Of the 25 streets identified by the blue-ribbon panel, Young’s office could say for certain only that the streets bearing the name Gordon were definitely named for the Confederate general. The other streets have been given a designation of “likely” or that it’s “possible” it is named for a Confederate leader. Only one was ruled out — Dill Avenue in the Capitol View neighborhood.
Those designations — of being possibly named for a certain person, or likely — are sometimes as good as it will get, said Calinda Lee. Lee is vice president for historical interpretation and community partnerships at the Atlanta History Center. Uncovering unassailable documentation can often take years, not months, she said.
“There should be a paper trail, but it might involve forays into many different archives,” Lee said. “This is not a project that is going to be wrapped up in short order.”
But if people drive on these streets every day and have no clue whom they are named for, is any change really necessary? Monuments and memorials can be obvious targets for protesters when they occupy prominent places in public spaces, such as the towering Confederate obelisk in front of the history DeKalb County Courthouse. But streets?
“There’s a reason why, when I’m in Savannah, I travel down Congress Street and not Parliament Street or President Street and not King Street,” said Francys Johnson, former president of the Georgia NAACP. “We changed all the names after the Revolutionary War to reflect the political climate of this new country. Every generation reserves the right to curate their own public space.”
Lee said that, even though she isn’t always certain if a street called “Lee” is named for the Confederate general, that uncertainty doesn’t mitigate the original intent of naming a street after a rebel soldier.
“The function of monuments and street names is to venerate,” Lee said. “The principles of that war and the repression and violence that came after, we don’t want to venerate that.”
The City Council’s street names committee will meet again in the coming weeks. The United Avenue battle was viewed as a success by the committee, and was led by its chair, Council Member Carla Smith. Smith said recently that, for now, the committee was going to use the United experience as a “template” for neighborhoods that want to rename a street on the list. For Grant Park and Ormewood Park, that meant a series of community meetings over several months, petitions to get at least 75 percent of property owners on board with the change, picking a new name, getting a council member to sponsor legislation, then holding a round of public hearings.

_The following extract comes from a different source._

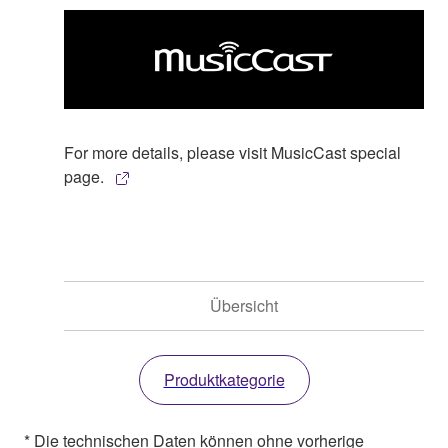
For more details, please visit MusicCast special
page.
Übersicht
Produktkategorie
* Die technischen Daten können ohne vorherige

Whether other communities feel it’s a process worth undertaking remains to be seen. Pastor Breland of Grant Park, who is co-sponsoring Saturday’s march down United Avenue, said it was a hard journey that he’s happy his neighborhood embarked on.
A small ceremony marking the name change is scheduled for Monday at 10 a.m. at the intersection of United Avenue SE and Edie Avenue SE.
“We’re laying aside the baggage of the past and saying this is a new narrative,” Breland said.